Advancing

The irony of it makes Tom laugh, sometimes, sharp bursts that tear from his throat and leave him breathless, trembling in the wheeled metal chair that is cage and protection, torment and salvation. A motorbike accident and he'd come out with a mere limp. A fall on his own front steps and he's crippled for life. To be sure, the latter might not have happened but for the former, his bad leg giving way unexpectedly on the damp slick stone.

Still, ironic. He supposes that he should be glad that the second accident happened when it did, if it had to happen at all. Sooner and he might not have been able to persuade the Powers That Be at the BBC to carry on with the television programme that he'd been working on for years. As it was, his handicap could be put to good cinematographic use. It lends him an air of reliable authority. Tom still recalls the headmaster at Cutler's Grammar School suggesting he grow a moustache for the same reason.

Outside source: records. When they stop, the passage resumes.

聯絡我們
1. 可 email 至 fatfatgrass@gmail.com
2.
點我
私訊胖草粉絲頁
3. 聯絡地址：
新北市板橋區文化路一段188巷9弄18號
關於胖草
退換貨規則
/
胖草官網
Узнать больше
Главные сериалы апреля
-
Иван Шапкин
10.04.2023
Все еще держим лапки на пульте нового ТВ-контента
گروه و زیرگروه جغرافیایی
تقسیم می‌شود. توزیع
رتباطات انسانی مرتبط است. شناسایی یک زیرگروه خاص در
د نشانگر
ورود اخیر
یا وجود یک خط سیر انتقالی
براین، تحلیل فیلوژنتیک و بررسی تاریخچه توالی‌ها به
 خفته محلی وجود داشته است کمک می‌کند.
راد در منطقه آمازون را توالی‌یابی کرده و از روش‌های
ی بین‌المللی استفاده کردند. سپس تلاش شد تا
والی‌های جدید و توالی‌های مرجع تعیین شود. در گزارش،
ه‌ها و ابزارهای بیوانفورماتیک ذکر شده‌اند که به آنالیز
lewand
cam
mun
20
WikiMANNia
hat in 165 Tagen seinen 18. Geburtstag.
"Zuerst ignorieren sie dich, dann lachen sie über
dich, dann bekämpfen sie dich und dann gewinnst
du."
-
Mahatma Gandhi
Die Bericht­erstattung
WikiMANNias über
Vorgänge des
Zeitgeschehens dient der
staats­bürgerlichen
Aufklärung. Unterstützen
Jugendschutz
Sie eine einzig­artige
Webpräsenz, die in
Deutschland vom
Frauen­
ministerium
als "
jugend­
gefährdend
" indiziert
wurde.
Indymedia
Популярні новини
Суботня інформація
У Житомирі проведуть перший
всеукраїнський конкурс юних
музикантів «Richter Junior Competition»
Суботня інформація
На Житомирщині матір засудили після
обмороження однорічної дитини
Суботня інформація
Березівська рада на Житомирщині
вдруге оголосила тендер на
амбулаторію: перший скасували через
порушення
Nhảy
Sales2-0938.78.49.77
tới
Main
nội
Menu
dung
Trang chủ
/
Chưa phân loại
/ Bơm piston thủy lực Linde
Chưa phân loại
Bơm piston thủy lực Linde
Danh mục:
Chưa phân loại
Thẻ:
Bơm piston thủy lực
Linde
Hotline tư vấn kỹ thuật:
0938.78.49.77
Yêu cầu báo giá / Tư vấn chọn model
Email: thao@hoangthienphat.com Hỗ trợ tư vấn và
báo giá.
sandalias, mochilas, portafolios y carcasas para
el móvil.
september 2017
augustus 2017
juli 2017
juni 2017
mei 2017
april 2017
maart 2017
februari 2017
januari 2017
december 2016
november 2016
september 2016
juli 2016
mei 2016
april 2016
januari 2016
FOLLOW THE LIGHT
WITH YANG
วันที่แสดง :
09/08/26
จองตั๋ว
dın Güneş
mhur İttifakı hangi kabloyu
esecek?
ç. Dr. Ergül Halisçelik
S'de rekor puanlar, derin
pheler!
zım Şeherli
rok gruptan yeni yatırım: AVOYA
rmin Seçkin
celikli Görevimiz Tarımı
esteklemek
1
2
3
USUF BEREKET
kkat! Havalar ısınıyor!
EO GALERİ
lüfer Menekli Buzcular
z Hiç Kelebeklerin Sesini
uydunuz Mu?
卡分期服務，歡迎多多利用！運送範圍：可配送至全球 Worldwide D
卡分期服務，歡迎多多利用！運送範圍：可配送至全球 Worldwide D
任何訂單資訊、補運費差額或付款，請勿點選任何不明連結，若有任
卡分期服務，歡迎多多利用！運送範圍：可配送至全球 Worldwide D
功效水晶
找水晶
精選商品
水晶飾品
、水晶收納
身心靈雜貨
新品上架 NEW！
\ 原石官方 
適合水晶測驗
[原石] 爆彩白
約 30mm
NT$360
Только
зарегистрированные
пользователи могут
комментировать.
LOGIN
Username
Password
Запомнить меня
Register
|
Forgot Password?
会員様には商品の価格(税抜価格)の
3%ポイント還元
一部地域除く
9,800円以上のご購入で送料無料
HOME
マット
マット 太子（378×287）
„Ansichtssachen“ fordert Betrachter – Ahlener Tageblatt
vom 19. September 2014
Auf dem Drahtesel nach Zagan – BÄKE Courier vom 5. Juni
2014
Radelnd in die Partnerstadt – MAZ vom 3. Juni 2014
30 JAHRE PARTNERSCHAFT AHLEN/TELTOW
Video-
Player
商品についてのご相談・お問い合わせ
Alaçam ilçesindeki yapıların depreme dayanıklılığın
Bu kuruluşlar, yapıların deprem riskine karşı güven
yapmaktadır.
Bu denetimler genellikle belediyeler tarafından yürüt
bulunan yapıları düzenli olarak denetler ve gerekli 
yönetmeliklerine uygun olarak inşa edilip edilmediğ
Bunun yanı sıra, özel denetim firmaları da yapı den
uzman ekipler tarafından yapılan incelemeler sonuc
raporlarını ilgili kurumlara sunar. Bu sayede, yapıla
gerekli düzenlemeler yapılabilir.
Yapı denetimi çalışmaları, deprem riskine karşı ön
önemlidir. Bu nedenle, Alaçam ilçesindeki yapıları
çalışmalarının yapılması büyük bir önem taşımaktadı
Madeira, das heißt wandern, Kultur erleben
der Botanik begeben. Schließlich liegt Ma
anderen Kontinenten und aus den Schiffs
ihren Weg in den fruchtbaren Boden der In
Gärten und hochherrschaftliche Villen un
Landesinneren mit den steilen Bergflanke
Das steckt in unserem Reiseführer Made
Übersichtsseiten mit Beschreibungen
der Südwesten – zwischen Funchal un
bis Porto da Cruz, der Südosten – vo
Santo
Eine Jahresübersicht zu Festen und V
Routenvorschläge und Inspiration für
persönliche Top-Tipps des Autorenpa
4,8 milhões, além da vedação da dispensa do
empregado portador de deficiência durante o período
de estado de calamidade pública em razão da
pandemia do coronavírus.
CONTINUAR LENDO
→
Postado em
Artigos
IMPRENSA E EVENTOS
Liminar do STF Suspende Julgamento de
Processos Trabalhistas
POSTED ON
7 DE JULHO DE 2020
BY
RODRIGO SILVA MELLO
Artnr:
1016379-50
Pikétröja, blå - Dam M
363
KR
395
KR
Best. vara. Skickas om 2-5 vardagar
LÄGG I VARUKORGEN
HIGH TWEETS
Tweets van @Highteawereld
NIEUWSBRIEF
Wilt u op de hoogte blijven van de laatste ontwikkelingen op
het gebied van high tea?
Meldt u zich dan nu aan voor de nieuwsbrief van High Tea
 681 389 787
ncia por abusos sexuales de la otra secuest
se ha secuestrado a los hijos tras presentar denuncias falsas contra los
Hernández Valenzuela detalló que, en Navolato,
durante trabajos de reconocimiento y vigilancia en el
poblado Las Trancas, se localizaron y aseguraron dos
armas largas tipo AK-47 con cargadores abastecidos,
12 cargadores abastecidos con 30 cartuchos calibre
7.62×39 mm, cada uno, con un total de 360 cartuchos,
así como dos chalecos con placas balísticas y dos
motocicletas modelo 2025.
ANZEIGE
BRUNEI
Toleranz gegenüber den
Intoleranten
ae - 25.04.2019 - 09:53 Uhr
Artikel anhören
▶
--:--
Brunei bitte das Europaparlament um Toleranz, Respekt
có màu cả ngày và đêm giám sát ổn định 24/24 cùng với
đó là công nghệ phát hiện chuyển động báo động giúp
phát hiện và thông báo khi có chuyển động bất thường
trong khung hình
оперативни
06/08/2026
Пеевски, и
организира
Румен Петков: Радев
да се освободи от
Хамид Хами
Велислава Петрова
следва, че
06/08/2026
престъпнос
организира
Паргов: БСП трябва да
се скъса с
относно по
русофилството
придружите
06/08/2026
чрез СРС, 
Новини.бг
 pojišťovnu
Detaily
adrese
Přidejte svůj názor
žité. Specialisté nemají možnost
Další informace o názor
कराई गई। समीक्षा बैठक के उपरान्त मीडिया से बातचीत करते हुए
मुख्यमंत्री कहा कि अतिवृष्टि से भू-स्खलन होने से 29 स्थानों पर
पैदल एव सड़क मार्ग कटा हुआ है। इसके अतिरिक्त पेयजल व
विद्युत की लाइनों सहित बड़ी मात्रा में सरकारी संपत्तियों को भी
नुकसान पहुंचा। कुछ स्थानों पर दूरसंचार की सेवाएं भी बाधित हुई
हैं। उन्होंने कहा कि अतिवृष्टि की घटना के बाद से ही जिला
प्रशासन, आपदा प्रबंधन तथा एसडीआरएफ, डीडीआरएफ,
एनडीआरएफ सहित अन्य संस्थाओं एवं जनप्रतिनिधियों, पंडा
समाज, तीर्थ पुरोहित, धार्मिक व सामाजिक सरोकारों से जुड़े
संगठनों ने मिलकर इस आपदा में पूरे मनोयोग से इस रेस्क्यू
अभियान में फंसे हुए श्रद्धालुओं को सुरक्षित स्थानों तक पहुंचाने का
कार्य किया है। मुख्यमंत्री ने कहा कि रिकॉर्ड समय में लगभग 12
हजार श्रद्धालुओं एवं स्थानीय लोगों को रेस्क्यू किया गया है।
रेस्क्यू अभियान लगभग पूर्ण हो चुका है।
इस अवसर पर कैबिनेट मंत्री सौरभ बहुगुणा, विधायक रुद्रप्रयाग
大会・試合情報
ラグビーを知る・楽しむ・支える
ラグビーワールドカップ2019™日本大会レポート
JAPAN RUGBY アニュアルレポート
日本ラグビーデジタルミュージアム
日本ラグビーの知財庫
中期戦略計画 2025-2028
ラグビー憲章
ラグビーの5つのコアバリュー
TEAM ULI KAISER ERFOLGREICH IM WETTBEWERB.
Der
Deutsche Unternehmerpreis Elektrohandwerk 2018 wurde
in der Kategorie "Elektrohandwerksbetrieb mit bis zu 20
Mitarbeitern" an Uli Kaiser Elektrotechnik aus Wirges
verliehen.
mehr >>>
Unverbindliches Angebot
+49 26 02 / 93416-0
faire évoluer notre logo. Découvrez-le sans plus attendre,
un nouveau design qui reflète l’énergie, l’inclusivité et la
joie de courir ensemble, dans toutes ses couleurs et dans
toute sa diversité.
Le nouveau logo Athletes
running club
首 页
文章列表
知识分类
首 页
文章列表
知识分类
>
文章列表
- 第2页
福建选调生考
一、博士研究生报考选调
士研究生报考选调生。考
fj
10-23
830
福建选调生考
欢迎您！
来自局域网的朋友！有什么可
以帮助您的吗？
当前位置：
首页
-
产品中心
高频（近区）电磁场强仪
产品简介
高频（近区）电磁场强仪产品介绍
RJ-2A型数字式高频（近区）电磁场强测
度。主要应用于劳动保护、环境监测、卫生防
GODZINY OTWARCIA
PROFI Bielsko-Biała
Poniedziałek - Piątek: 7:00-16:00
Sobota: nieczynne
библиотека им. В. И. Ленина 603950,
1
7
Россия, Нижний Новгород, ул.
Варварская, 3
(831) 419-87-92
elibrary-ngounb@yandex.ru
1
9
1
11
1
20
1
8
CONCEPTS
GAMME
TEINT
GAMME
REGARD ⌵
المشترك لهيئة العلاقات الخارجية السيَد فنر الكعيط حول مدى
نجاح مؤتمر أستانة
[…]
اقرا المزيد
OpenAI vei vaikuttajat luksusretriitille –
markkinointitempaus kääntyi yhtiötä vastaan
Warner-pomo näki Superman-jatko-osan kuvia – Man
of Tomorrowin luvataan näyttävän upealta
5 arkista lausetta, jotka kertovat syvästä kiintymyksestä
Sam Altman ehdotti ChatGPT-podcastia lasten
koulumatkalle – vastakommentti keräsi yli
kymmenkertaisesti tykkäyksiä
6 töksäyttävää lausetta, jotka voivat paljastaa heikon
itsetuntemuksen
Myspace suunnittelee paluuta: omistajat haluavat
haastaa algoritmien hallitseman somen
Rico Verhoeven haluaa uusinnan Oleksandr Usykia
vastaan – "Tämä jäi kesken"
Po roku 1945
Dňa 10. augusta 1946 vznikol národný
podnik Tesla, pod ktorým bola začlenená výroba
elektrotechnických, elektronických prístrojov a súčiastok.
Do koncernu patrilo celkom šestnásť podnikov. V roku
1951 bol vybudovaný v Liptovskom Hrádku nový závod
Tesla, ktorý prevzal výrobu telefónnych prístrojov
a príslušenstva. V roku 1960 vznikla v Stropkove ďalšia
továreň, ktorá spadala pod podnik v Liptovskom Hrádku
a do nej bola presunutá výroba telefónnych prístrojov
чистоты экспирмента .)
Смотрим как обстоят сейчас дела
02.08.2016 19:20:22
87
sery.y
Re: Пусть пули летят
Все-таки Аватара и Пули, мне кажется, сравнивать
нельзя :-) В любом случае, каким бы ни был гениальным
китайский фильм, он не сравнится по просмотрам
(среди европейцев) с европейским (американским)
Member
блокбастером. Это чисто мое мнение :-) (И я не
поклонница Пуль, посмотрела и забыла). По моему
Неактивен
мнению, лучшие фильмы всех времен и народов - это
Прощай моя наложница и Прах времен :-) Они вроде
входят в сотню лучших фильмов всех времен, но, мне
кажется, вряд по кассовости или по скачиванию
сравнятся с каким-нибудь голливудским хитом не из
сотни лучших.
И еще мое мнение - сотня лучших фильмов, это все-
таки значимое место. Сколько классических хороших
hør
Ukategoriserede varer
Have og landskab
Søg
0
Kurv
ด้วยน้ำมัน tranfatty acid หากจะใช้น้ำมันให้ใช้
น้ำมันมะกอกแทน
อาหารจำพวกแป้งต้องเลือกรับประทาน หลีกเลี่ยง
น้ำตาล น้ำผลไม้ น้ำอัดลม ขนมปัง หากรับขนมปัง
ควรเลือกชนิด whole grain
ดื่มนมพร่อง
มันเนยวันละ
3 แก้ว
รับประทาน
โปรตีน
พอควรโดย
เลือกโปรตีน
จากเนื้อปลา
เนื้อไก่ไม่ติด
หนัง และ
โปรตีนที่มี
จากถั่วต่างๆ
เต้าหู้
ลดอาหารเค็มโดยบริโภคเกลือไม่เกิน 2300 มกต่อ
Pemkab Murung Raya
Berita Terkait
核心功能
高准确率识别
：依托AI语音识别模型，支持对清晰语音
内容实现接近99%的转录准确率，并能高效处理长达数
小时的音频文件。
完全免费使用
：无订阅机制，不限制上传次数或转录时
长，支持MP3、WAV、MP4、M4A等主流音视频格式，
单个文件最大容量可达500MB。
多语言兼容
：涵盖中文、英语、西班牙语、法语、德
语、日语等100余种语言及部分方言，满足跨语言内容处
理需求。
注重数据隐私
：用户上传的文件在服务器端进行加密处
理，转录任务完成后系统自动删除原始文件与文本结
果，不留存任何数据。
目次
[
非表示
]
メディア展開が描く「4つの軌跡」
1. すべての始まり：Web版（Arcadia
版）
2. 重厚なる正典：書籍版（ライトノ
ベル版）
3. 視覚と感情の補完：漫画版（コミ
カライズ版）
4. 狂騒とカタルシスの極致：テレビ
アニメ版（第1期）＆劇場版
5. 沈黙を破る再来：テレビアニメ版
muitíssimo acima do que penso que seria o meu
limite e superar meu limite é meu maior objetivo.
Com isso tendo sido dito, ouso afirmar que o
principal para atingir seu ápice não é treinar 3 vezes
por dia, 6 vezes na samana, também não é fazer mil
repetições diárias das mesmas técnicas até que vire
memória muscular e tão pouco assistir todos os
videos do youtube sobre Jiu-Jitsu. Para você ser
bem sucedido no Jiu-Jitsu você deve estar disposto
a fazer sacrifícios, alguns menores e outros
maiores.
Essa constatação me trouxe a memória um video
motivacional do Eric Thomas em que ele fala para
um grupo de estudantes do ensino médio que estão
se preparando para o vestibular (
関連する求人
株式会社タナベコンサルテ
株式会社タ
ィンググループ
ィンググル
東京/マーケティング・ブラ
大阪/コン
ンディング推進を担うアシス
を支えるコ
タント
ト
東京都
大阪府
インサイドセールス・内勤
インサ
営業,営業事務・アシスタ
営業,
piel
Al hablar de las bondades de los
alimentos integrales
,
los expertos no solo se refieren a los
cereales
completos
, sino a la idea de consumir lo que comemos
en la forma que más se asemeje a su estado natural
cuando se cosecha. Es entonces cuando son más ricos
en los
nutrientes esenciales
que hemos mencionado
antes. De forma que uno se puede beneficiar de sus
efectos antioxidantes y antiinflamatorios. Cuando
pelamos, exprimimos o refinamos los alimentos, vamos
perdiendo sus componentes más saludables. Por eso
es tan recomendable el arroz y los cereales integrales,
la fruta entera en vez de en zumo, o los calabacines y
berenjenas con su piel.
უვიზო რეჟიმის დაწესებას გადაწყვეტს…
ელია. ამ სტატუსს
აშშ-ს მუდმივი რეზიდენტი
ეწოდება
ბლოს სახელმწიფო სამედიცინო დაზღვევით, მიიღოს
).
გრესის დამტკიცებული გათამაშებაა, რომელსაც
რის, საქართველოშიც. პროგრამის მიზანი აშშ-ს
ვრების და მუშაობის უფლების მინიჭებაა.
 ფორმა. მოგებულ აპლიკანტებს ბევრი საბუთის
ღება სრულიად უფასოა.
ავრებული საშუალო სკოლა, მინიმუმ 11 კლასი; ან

His laughter fades as it always does when he recalls that year. Not even a year, a mere few months, ending with promises broken. He'd meant to take up the offered position, but after Hector's death he couldn't. His injury had been the proffered and understood excuse, as it had been also for his failure to meet—Dakin, yes, that name is unforgotten. Not any of their names, but Dakin's always first in his memory.

Odd how it is the surnames he recalls. Or perhaps not. The boys called each other by surname, and so did he call them, and now Tom strives to recall Dakin's christian name, which he must have known. Christopher? William? Not Anthony, no, that was Lockwood. Funny. Tom thinks harder. James, he decides finally, but there is a niggling doubt in his mind.

It's the telephone message that has brought all this past to mind again, a message left not on his own answer phone, but rather relayed through two secretaries and the medium of a note in precise handwriting. A Mr Dakin rang. Says he is a former pupil. And then the number, a sequence of meaningless digits, save that Tom recognizes the London prefix. He is unsurprised that Dakin should have ended up here; the only surprise is that he has rung Tom at all, for any reason, after another lifetime of eighteen years.

Tom looks at his mobile, neat and compact on the table, weighing down the corner of the message slip that he has brought home with him. He looks down at his body, trapped in the wheelchair. He can stand and walk, painfully and slowly, but finds it less humiliating to use the chair most of the time. He looks, finally, at the desk in whose drawer is a long-outdated diary in which he had once written, Drink with Dakin, 1 pm.

He picks up the phone, dials the number. He waits through one ring, two, three. There is no reason to leave a message, he decides, and is on the point of hanging up when a once-familiar voice says, "Hello?"